1) Save for the down payment: This is possibly as the most significant obstacle to homeownership today. Only a mere 38 percent of Americans could come up with $1,000 if they needed to according to a 2014 Bankrate survey. That means 62 percent of Americans would struggle immensely with placing a down payment on a home. Saving money is by no means easy, especially saving thousands of dollars, so it's a great idea to set up a budget aligned with your personal goals...and stick to it!
2) Improve your credit: Mortgage lenders tend to be cautious when it comes to a borrower's credit. If you can, try to get your credit score up to the 700 level. This will improve your ability to be eligible for as many mortgage programs as possible. One of the most essential elements to a great credit score is on-time, in-full payments. Make yourself reminders to when bills are due so you don't miss a payment and can stay on track with your goals. Use our credit guide to ultimately understand your credit score!
3) Avoid overpaying: Often times, people fall in love with houses because of how beautiful and ginormous they are. This can lead to emotion taking over; and thus, a buyer overpaying for their home. Even if you crunch numbers and get the price lowered some, it is important to avoid spending more money than you set in your budget. Remember, you made your budget for a reason. Stand firm with yourself and keep looking at other properties. Most likely, you will fall in love with another house that is just a beautiful, and even better- within your budget!

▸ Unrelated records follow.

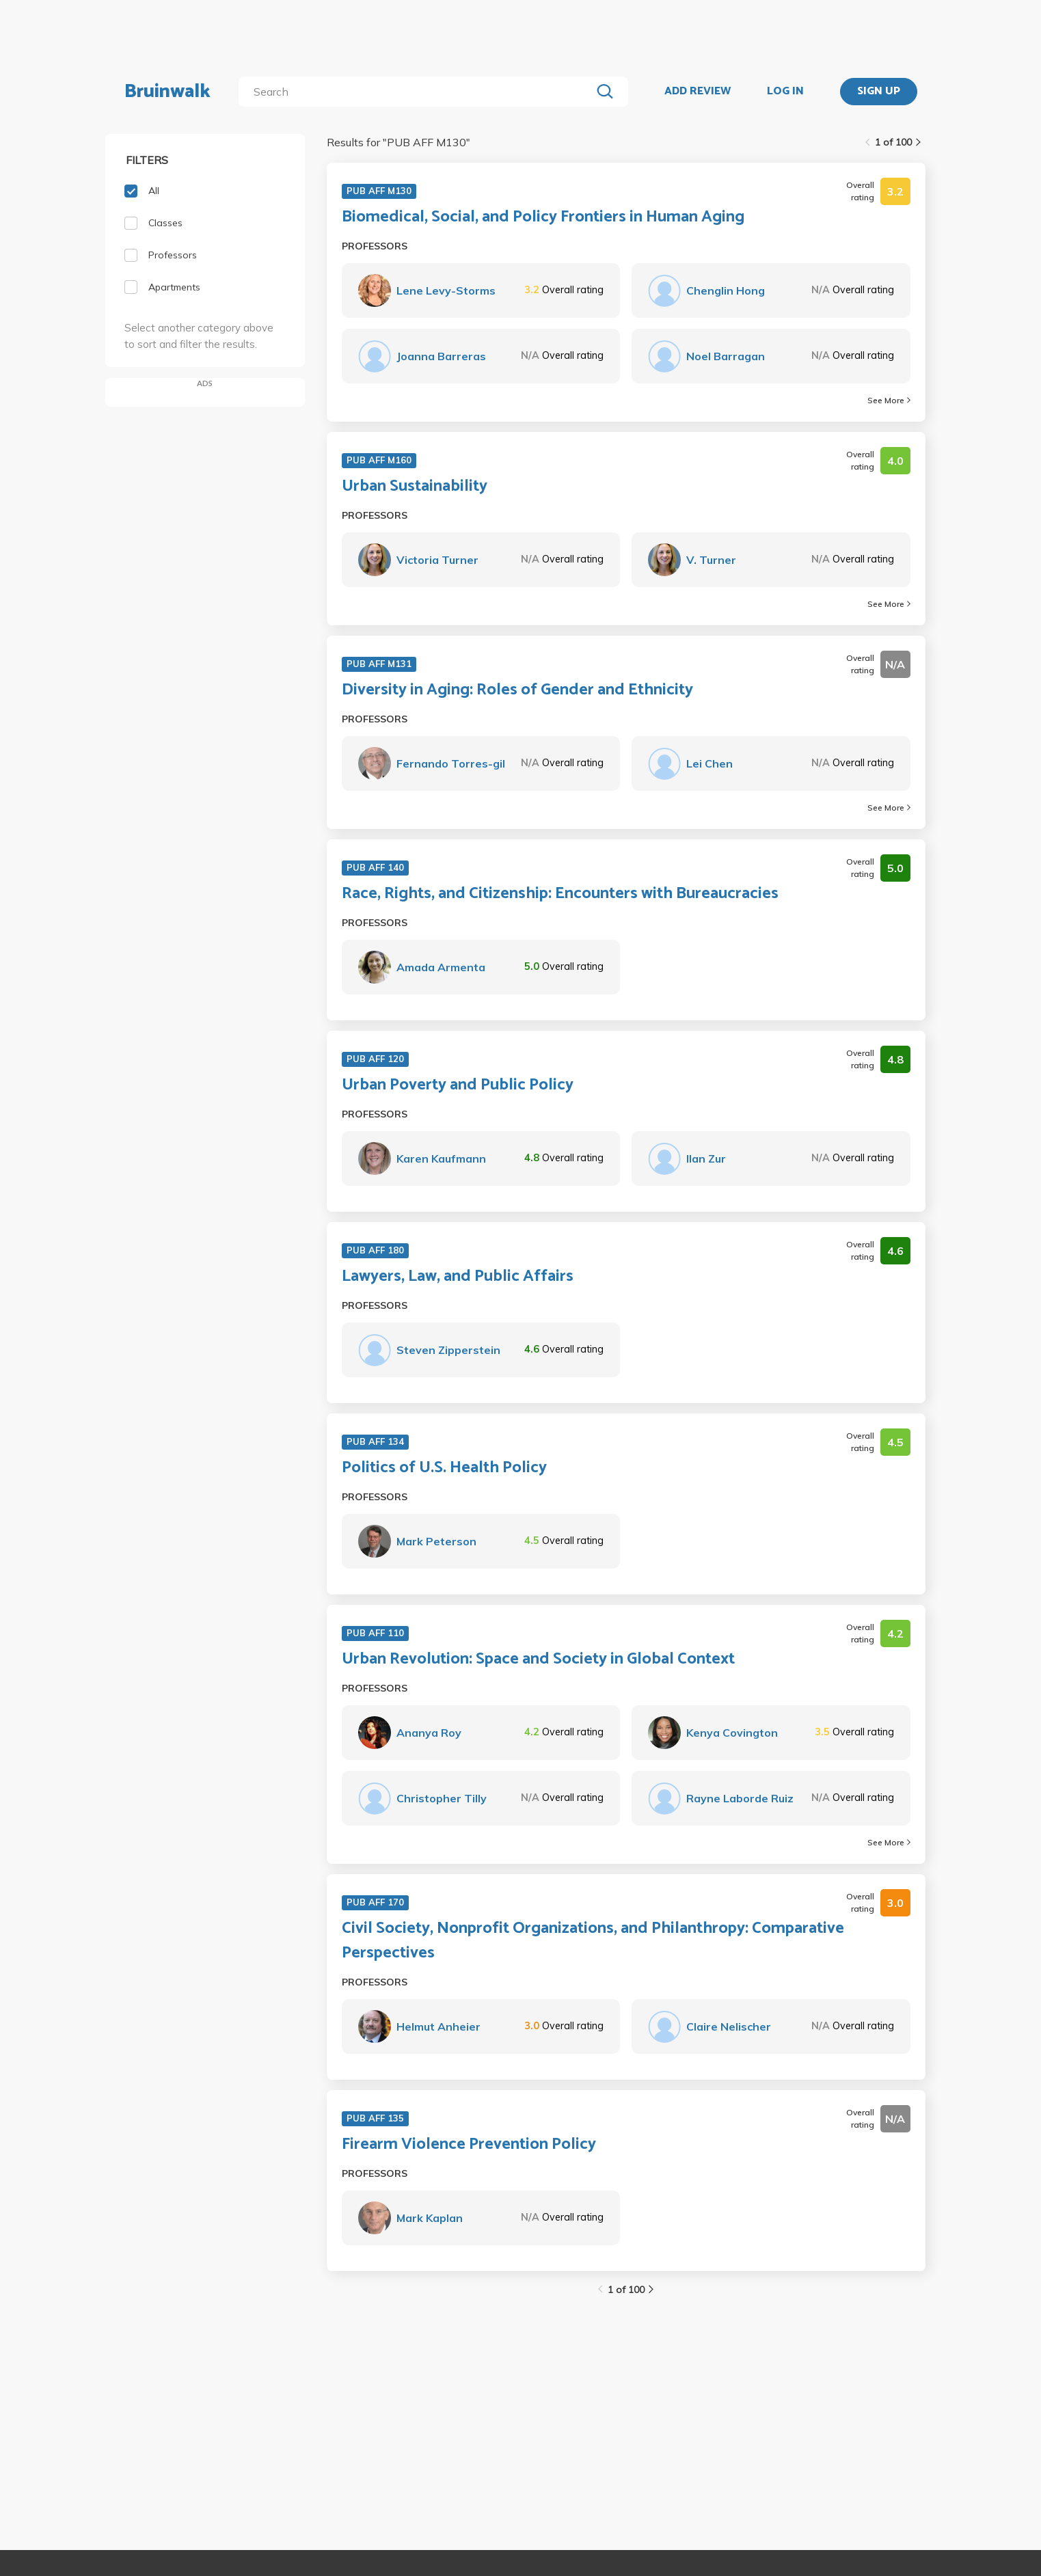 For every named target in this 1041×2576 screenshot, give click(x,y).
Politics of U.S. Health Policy (444, 1468)
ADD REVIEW (697, 91)
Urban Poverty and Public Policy (457, 1085)
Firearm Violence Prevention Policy (469, 2144)
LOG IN (785, 91)
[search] (417, 92)
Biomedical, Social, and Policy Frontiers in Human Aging (543, 217)
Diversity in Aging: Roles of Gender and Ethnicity (517, 690)
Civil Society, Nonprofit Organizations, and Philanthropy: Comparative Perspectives (593, 1941)
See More (888, 400)
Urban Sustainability (414, 486)
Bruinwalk (167, 92)
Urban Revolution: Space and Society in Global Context (538, 1659)
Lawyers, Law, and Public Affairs (457, 1276)
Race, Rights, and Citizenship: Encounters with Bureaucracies (560, 894) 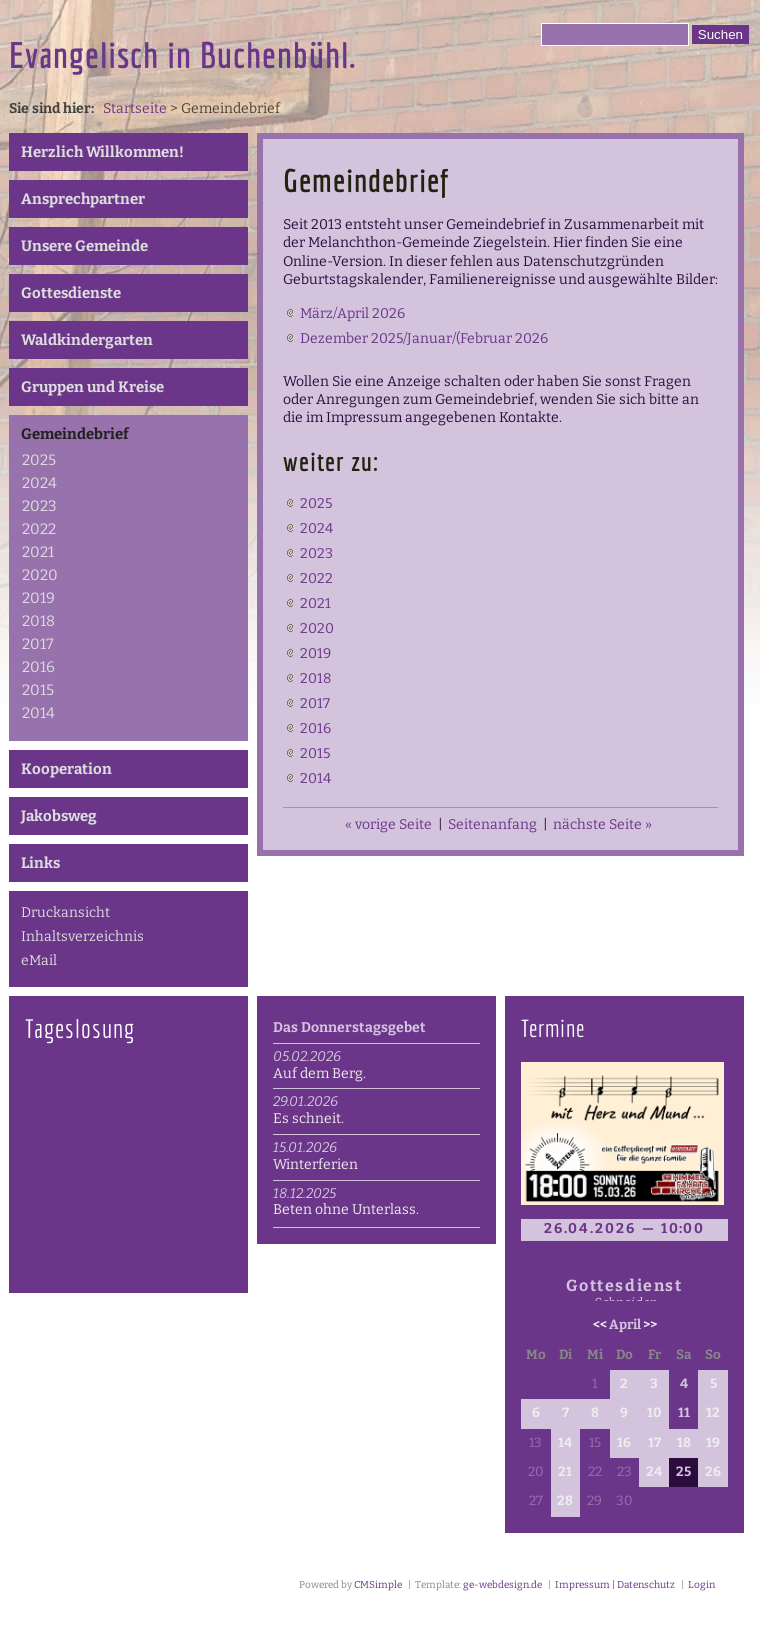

1) Don't forget to plan for the costs of homeownership: Pride of ownership, control over your space, and building equity are all huge benefits to buying -- but the perks of ownership aren't free! Make sure you're financially prepared to cover all the costs of owning, budgeting in for principal and interest, mortgage insurance (if applicable), property taxes, homeowners insurance, and unforeseen expenses. If you have questions about what your average costs will be each month, consult with your mortgage banker.
2) Don't make any huge purchases before buying: You might want a new car to go along with your new house. Even if you can afford a new car-- or any expensive item, for that matter -- it is best to wait until after you move in. Taking a huge chunk of money out of our savings, or applying for a car loan, could affect your debt-to-income ratio, which is a figure lenders use to determine whether you're qualified for a mortgage. It is a good idea to hold off on any other large purchases to ensure you're in prime position to receive the mortgage you want and experience a smooth transaction.